- Material for the task -
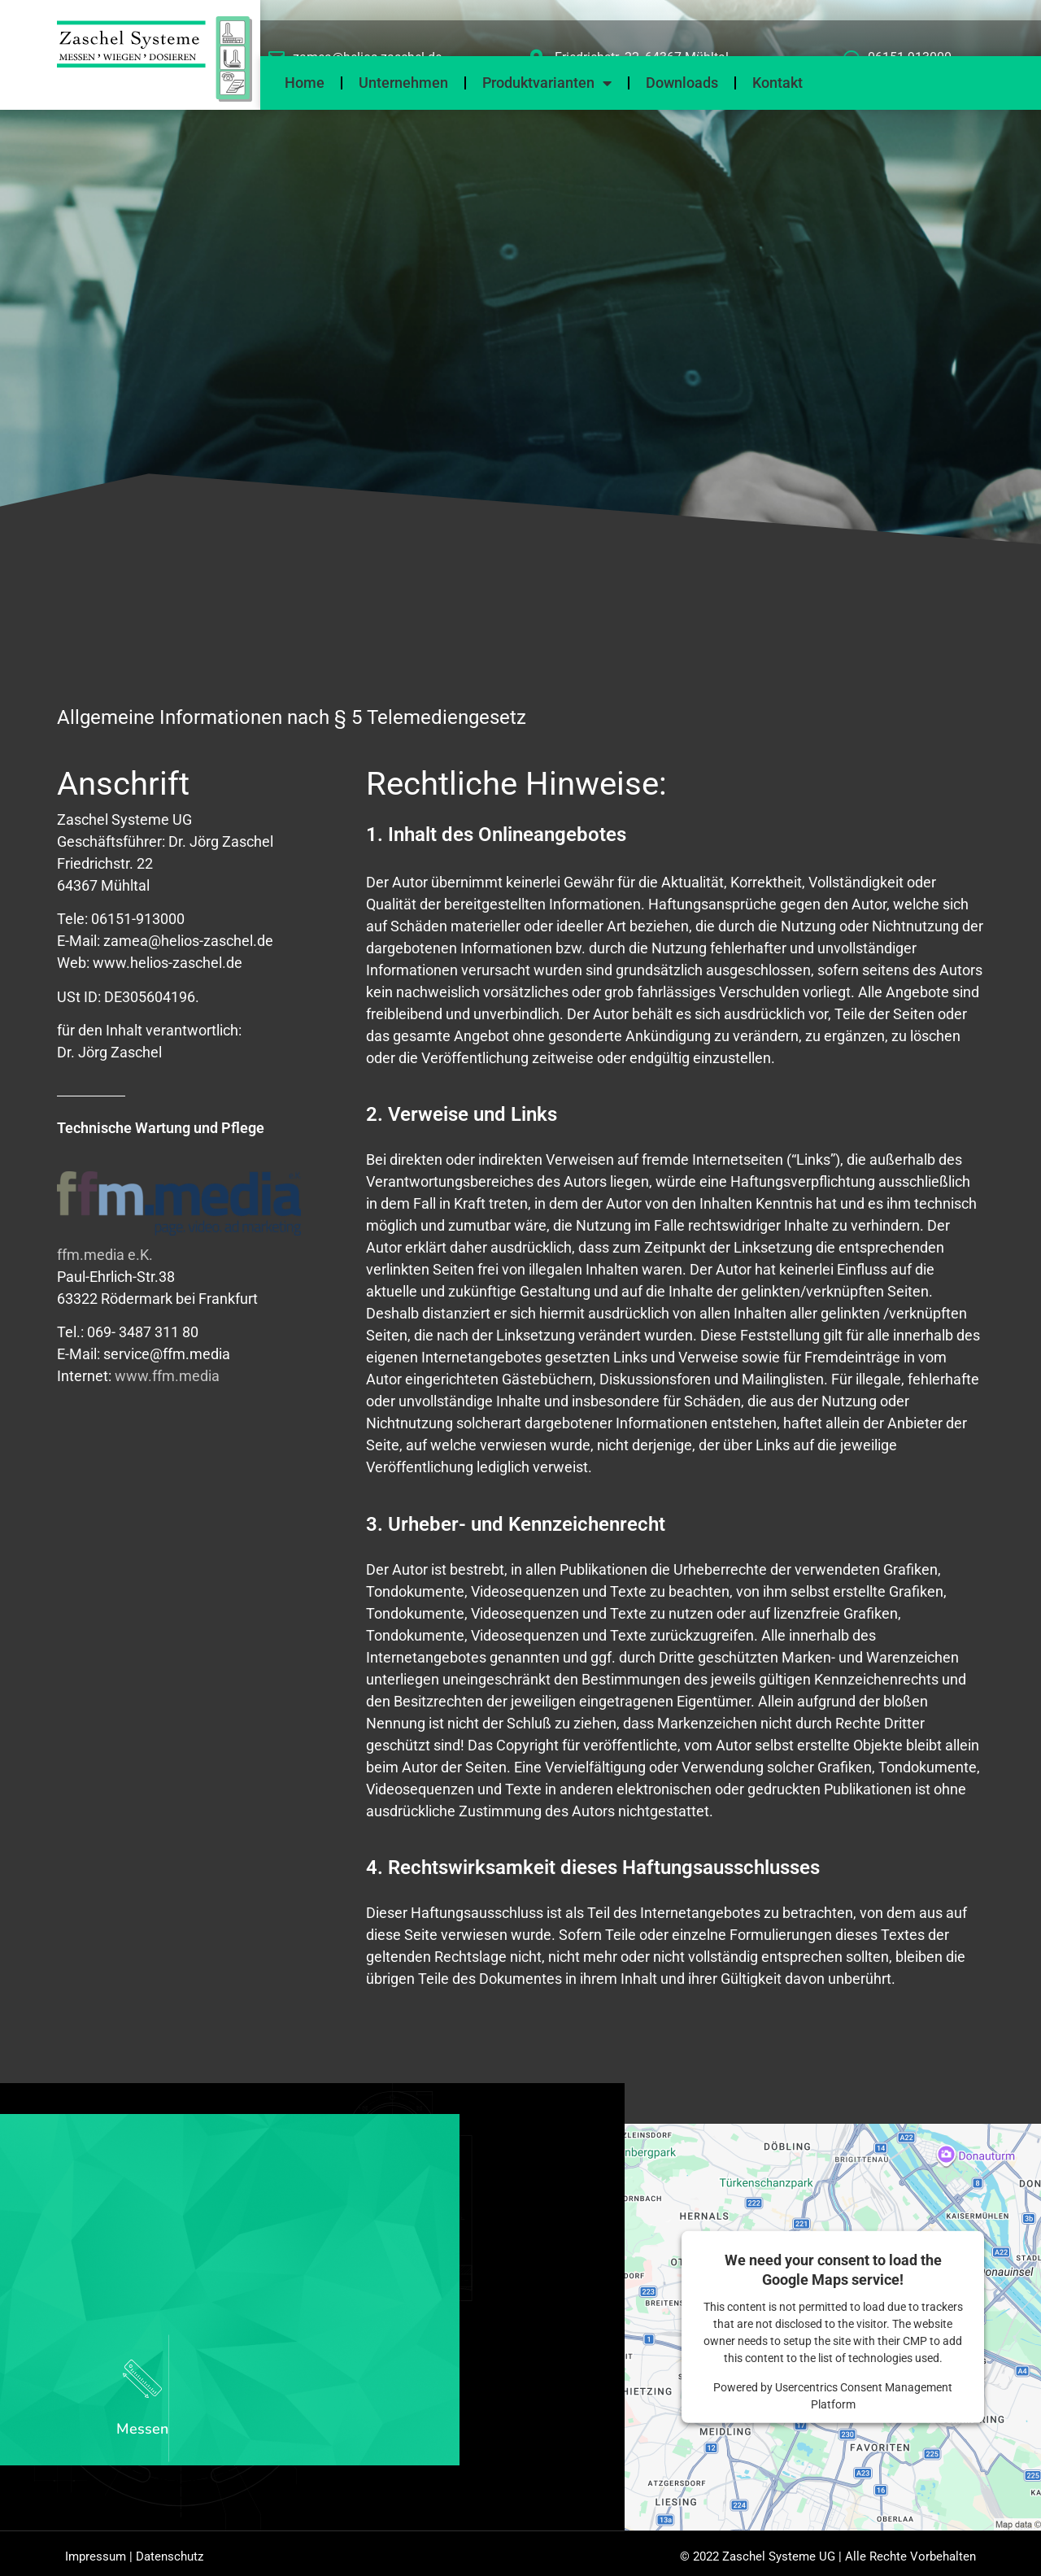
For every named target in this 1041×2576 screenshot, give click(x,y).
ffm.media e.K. (105, 1254)
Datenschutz (169, 2560)
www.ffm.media (167, 1375)
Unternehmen (403, 82)
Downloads (682, 82)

- Exercise objective -
Each entry above should be written out verbatim, minus its pictures.

- Task output -
For every named target in this 1041×2576 screenshot, give click(x,y).
ffm.media e.K. (105, 1254)
Datenschutz (169, 2560)
www.ffm.media (167, 1375)
Unternehmen (403, 82)
Downloads (682, 82)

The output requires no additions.